Stepping Out – Beating the Fear II

More wisdom from Kris!

By Kris Burton

Part II – From Theory to Practice/What I’ve Learned

[Editorial comment: Happiness personified!]

Like so many of our persuasion, I have come to find stepping out into the community en femme a high point in my overall CD experience. In Part I of this totally unscientific study I applied the techniques usually associated with combating the performance anxiety that often plagues performers and public speakers to the challenge of a shy CD – myself – going out publicly. After my brief and rather impulsive first try several weeks previous, I was anxious to see how it would go with my new attitude and approach.

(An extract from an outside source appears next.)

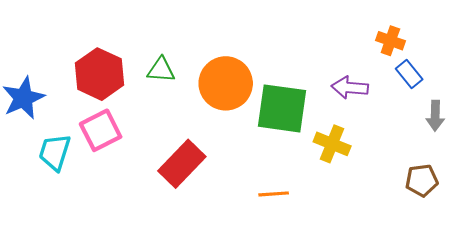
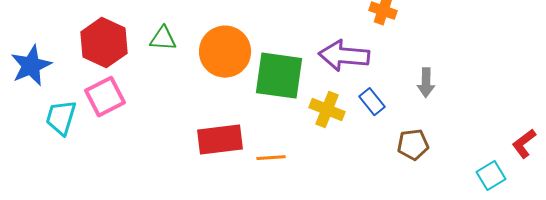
blue rectangle: (409, 74) -> (372, 102), moved
purple arrow: (350, 88) -> (344, 56), size x1.4
red rectangle: (182, 164) -> (220, 140), moved, turned 39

As it turns out this second outing – my first real one as I now see it – was far more productive, instructive and one that could be built upon. It was the middle of the day as I drove to the local mall. I was very nervous as I parked my car – there were people all around! I sat in the car gathering emotional strength and then forced my skinny jeaned, suede booted, pink sweatered, long brunette wigged, lightly makeupped self into the light and walked to the entrance. My self-consciousness was so heightened. I was aware of every step I made. Still, I felt I was in very familiar psychological territory. It seemed to me I was experiencing the natural “jitters” of live performance – good old fashioned “stage fright”. I knew then I could beat it . I continued to forge ahead and eliminated all thoughts of turning back, turning those nerves into the excitement of the moment at hand. As I approached the door to the mall I caught a glimpse of myself in the window. It was the image of a woman, and that woman was me. At that point I was able to say to myself “You’ve got this”!

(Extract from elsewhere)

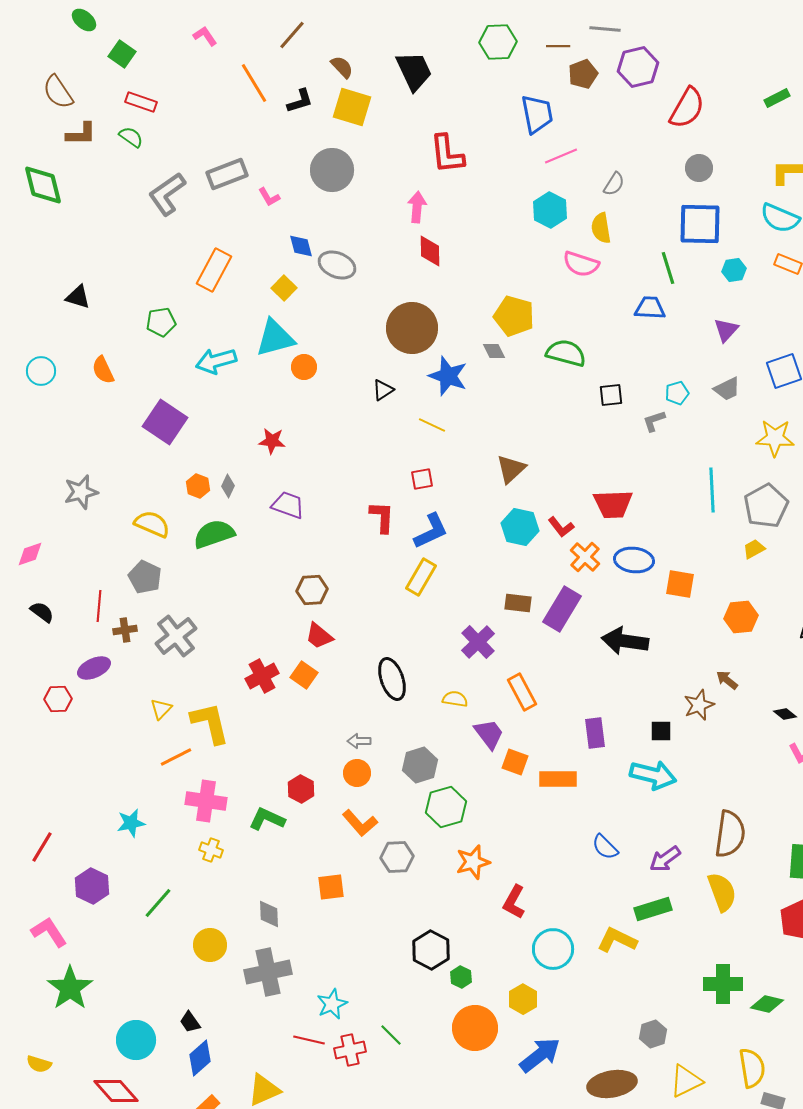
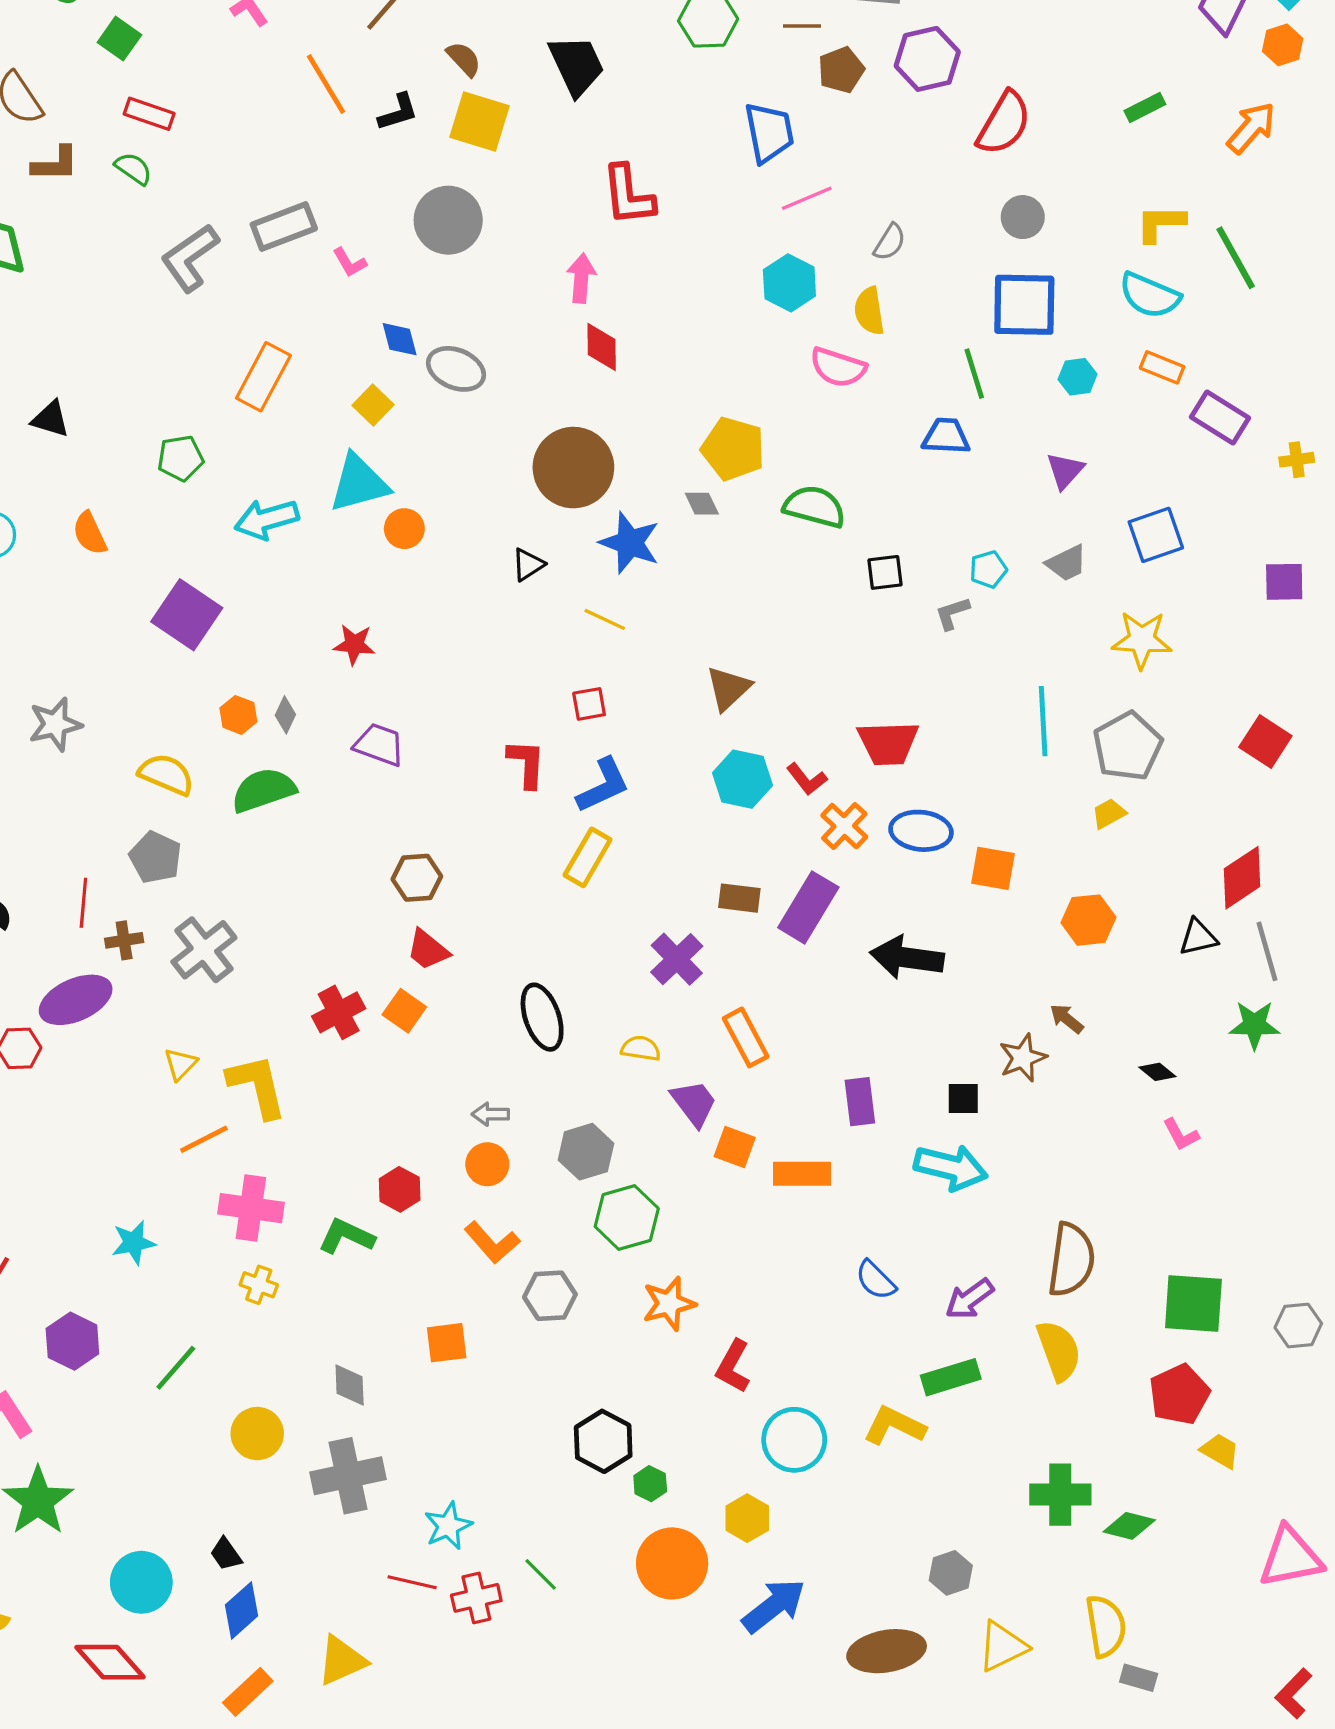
purple ellipse: (94, 668) -> (76, 1000), size x1.4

The rest of my experience was as exhilarating and exciting as a performance should be and hoped it would be. I found I was able to walk through the mall as freely as I do when I am presenting as my male self. I had been told by my more experienced CD friends that the other folks at the mall would be paying little or no attention and I indeed found that the case. Still, I had prepared to interact at least on a limited basis, and did so. In a very matter of fact fashion I used the ladies rest room and dressing rooms without question. Using just a lighter version of my natural voice I was able to order my lunch without seeming to attract undue notice. I was even was treated to a couple of “ma’ams” from the waitress and had the door held for me be another male customer. I was out and about for four hours at least, and I must say I never had so much fun doing such everyday activities.

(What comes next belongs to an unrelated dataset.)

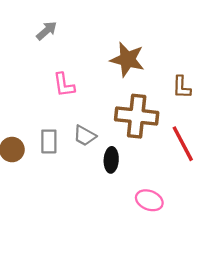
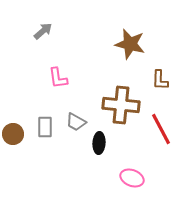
brown star: (127, 59) -> (130, 44), moved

So what have I learned? I found the experience was indeed similar to preparing for a performance, at least from my point of view. My excitement was heightened as I chose to focus on what could go right as opposed to what could go wrong, which went far into reinforcing my confidence in a way my haphazard first experience could not. The comfort in my presentation and surroundings eased my self- consciousness and I felt more and more like I “fit in” as the day progressed, just as you feel more comfortable on stage once you begin. This small first has become a building block in taking on more challenging venues and wearing the more dressy attire that I favor. A fine restaurant, concert or venue that might require more elaborate interaction now seemed within reach, and all have been since.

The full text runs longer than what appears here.